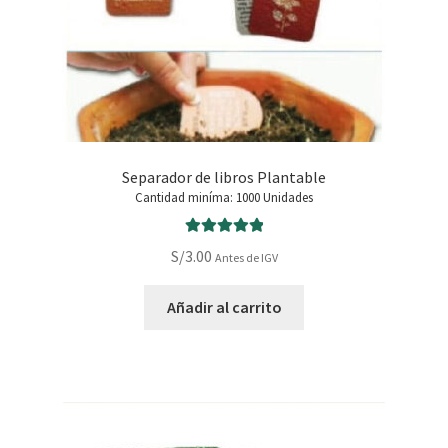
página
de
producto
Separador de libros Plantable
Cantidad miníma: 1000 Unidades
Valorado con
S/
3.00
Antes de IGV
5.00
de 5
Añadir al carrito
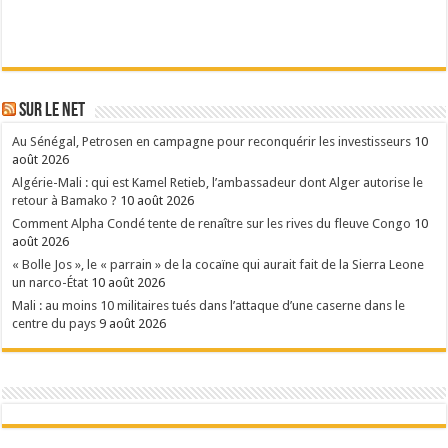
Sur le Net
Au Sénégal, Petrosen en campagne pour reconquérir les investisseurs
10
août 2026
Algérie-Mali : qui est Kamel Retieb, l’ambassadeur dont Alger autorise le
retour à Bamako ?
10 août 2026
Comment Alpha Condé tente de renaître sur les rives du fleuve Congo
10
août 2026
« Bolle Jos », le « parrain » de la cocaïne qui aurait fait de la Sierra Leone
un narco-État
10 août 2026
Mali : au moins 10 militaires tués dans l’attaque d’une caserne dans le
centre du pays
9 août 2026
:::::
Activity ::
Every line from the one with "retour à Bamako ?" to the end of the records above should be returned exactly, and no other lines.

Result of the task ::
retour à Bamako ?
10 août 2026
Comment Alpha Condé tente de renaître sur les rives du fleuve Congo
10
août 2026
« Bolle Jos », le « parrain » de la cocaïne qui aurait fait de la Sierra Leone
un narco-État
10 août 2026
Mali : au moins 10 militaires tués dans l’attaque d’une caserne dans le
centre du pays
9 août 2026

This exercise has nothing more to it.